Exercise aim: Please transcribe only the lines from the one holding "von Besonderheiten der" through the final line of the data, both included, with no pictures.

Dataset:
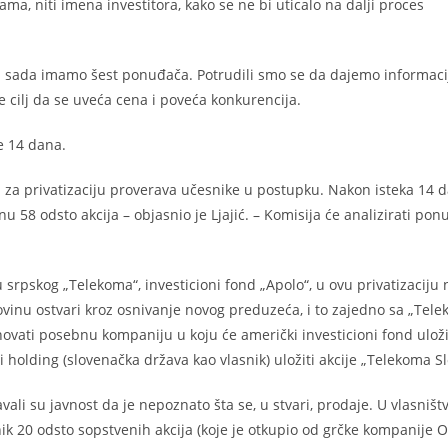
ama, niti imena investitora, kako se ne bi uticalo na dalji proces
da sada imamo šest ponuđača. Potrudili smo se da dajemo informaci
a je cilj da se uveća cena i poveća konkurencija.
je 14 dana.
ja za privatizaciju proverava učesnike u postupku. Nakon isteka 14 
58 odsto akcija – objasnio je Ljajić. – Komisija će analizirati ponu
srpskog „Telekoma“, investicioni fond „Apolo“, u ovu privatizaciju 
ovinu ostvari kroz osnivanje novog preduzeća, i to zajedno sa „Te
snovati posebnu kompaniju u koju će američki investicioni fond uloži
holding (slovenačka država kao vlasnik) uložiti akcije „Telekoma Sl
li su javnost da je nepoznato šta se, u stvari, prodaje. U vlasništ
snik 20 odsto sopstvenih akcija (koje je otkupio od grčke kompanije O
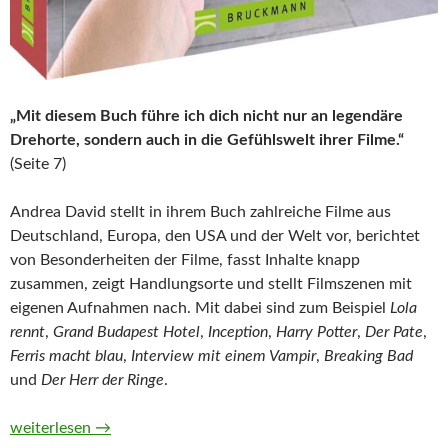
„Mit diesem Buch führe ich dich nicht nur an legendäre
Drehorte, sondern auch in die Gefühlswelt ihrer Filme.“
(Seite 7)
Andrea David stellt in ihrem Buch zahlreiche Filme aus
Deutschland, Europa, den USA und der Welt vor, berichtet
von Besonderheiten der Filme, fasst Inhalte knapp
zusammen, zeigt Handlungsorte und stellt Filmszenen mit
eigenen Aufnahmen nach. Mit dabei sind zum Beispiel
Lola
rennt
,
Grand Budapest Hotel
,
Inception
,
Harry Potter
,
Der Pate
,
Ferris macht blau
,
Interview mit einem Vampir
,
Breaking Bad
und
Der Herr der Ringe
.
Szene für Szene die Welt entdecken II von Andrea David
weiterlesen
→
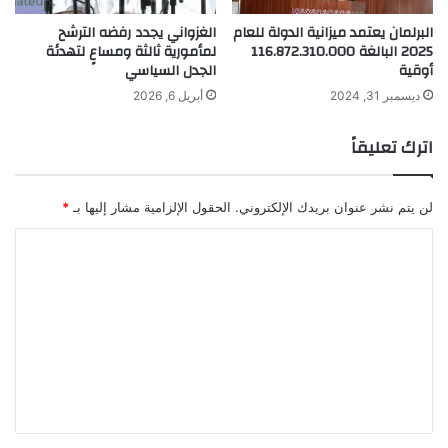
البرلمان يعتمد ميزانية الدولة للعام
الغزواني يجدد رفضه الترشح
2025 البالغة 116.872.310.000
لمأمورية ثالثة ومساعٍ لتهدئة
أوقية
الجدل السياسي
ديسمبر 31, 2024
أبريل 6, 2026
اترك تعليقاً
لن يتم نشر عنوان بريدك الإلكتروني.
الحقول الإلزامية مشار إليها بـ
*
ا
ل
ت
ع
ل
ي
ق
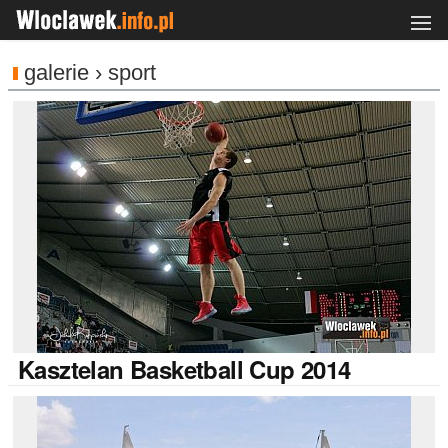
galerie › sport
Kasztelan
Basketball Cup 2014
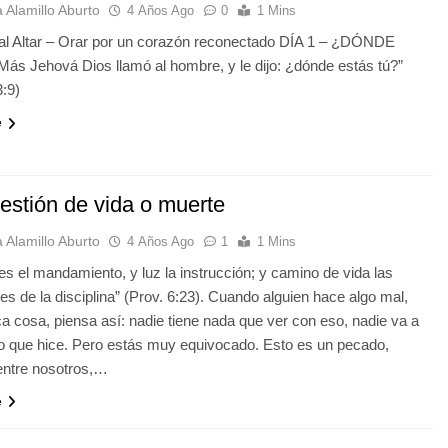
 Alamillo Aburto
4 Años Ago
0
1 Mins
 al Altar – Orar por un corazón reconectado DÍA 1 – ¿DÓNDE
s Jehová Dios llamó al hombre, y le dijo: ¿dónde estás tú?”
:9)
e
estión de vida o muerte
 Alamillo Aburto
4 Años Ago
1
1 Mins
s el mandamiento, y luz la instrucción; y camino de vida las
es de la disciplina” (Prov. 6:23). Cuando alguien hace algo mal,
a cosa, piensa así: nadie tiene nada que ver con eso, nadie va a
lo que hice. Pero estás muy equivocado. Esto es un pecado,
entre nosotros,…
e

Completed exercise:
von Besonderheiten der Filme, fasst Inhalte knapp
zusammen, zeigt Handlungsorte und stellt Filmszenen mit
eigenen Aufnahmen nach. Mit dabei sind zum Beispiel
Lola
rennt
,
Grand Budapest Hotel
,
Inception
,
Harry Potter
,
Der Pate
,
Ferris macht blau
,
Interview mit einem Vampir
,
Breaking Bad
und
Der Herr der Ringe
.
Szene für Szene die Welt entdecken II von Andrea David
weiterlesen
→
البرلمان يعتمد ميزانية الدولة للعام
الغزواني يجدد رفضه الترشح
2025 البالغة 116.872.310.000
لمأمورية ثالثة ومساعٍ لتهدئة
أوقية
الجدل السياسي
ديسمبر 31, 2024
أبريل 6, 2026
اترك تعليقاً
لن يتم نشر عنوان بريدك الإلكتروني.
الحقول الإلزامية مشار إليها بـ
*
ا
ل
ت
ع
ل
ي
ق
galerie › sport
Kasztelan
Basketball Cup 2014
 Alamillo Aburto
4 Años Ago
0
1 Mins
 al Altar – Orar por un corazón reconectado DÍA 1 – ¿DÓNDE
s Jehová Dios llamó al hombre, y le dijo: ¿dónde estás tú?”
:9)
e
estión de vida o muerte
 Alamillo Aburto
4 Años Ago
1
1 Mins
s el mandamiento, y luz la instrucción; y camino de vida las
es de la disciplina” (Prov. 6:23). Cuando alguien hace algo mal,
a cosa, piensa así: nadie tiene nada que ver con eso, nadie va a
lo que hice. Pero estás muy equivocado. Esto es un pecado,
entre nosotros,…
e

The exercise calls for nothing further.